Cross-site scripting is the bug that refuses to die, and the reason is simple: it is not one bug, it is a thousand tiny variations of the same betrayal. The application takes something you typed and puts it back on the page without checking whether what you typed was words or weapons.
xss-probe is my reflected-XSS detector, and the hard part was never finding reflections. The hard part is making a script smart about context, because a payload that works in one place is harmless in another.
This is the part most naive scanners get wrong. When your input shows up in the page, it lands somewhere specific. Maybe inside the HTML body. Maybe inside an attribute, wrapped in quotes. Maybe inside a <script> block where it is already being treated as code. Each of those needs a completely different payload to break out and execute. A scanner that fires the same <script>alert(1)</script> everywhere misses three quarters of the real bugs because it never asked “where did my input actually land?”
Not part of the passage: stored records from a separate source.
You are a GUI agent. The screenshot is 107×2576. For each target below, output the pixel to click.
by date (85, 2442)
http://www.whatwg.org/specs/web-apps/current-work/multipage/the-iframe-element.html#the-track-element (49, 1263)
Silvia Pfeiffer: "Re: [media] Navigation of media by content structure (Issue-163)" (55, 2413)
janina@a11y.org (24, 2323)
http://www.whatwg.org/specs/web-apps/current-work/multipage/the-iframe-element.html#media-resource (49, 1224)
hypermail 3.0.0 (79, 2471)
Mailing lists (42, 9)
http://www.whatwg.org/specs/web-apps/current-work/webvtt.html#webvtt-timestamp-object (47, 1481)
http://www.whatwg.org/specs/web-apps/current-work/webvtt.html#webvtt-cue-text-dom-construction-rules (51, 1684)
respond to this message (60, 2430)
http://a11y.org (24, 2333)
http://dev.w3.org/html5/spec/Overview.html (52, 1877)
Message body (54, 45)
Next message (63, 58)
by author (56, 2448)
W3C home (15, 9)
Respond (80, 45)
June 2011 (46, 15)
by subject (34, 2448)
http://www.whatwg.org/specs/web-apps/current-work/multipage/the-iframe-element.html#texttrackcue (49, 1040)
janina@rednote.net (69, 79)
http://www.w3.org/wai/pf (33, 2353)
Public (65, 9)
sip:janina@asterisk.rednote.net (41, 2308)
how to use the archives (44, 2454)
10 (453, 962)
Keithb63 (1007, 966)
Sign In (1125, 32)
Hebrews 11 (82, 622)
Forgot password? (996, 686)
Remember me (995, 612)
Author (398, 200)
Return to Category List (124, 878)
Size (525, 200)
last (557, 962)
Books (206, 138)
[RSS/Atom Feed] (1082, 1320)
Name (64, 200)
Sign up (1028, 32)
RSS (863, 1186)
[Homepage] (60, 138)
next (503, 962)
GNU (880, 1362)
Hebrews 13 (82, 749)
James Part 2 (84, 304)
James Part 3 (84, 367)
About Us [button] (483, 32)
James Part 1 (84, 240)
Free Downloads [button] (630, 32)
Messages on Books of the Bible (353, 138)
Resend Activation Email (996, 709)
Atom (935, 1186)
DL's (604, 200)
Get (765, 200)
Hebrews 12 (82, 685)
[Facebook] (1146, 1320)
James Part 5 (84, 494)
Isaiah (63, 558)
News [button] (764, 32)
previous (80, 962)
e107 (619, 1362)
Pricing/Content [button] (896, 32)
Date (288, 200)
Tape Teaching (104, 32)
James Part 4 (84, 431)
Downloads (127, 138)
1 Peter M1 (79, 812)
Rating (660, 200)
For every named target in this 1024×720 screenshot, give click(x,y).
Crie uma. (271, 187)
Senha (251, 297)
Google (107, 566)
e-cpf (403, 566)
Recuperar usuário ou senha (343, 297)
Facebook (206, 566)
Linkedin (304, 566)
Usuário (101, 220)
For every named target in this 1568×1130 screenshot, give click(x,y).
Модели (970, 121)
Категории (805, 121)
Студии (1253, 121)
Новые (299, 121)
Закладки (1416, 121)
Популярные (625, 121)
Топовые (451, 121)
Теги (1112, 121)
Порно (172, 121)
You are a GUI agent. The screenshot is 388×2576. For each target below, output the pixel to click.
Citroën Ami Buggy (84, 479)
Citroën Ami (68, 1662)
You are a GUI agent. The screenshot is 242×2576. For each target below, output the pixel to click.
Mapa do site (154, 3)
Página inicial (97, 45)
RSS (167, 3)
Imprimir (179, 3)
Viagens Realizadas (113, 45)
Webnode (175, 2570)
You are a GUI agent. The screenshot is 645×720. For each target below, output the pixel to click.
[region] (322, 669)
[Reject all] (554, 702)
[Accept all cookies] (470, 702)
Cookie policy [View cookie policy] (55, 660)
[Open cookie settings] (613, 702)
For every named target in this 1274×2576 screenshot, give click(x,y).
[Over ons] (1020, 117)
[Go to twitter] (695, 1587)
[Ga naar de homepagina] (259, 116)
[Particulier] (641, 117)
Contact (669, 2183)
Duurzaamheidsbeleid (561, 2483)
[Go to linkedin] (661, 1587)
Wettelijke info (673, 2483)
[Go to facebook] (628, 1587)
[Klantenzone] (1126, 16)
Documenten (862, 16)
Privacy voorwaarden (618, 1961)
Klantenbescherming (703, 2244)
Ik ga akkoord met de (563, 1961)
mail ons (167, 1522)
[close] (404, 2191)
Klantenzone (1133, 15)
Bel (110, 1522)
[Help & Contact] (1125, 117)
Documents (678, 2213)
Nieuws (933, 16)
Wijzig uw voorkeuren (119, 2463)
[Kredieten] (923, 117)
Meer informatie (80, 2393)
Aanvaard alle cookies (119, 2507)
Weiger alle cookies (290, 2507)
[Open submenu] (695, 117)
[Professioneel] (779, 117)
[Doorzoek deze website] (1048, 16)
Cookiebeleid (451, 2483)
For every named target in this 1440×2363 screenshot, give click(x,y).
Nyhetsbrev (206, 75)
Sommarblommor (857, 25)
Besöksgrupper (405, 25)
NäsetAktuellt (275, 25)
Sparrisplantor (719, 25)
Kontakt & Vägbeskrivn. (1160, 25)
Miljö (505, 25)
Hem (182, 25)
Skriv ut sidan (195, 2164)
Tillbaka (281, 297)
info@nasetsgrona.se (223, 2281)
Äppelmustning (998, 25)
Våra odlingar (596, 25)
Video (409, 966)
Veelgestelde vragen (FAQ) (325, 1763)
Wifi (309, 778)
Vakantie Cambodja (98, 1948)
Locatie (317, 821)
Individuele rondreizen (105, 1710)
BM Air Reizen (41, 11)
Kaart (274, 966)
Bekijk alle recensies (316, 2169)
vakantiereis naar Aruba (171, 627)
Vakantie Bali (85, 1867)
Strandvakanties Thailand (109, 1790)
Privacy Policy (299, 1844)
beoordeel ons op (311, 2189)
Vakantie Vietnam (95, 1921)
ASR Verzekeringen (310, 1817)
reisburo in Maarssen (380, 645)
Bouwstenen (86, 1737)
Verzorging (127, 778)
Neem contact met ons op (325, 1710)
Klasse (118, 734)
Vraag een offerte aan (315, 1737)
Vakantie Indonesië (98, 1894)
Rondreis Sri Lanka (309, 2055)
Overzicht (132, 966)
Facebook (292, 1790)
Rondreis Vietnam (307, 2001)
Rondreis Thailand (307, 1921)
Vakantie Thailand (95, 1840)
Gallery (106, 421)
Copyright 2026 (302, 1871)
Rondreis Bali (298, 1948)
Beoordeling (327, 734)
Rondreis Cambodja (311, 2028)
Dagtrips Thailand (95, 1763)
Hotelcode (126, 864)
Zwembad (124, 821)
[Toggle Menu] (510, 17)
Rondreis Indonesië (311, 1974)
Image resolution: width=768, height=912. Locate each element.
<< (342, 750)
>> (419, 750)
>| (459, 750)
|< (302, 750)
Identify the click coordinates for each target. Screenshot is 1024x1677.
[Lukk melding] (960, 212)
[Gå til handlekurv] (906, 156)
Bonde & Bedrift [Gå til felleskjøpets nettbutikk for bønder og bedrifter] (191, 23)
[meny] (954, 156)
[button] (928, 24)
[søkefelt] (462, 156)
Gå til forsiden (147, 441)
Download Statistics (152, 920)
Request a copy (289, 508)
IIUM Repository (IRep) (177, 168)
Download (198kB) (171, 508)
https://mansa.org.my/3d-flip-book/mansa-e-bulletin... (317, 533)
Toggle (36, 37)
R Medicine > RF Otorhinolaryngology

So xss-probe looks first. It injects a harmless unique marker, finds where the marker is reflected, works out the context it landed in, and only then picks a payload designed to escape that specific context. It is the difference between a battering ram and a lockpick. The battering ram is louder and works less often.
Tested against DVWA and Juice Shop, because those are built to be abused and nobody calls a lawyer. It catches the obvious cases cleanly, and I document the ones it misses, because a tool that lies about its false negatives is worse than no tool at all.
The lesson that is bigger than XSS: the quality of an attack is mostly the quality of your attention. Look at where your input goes before you decide what to send.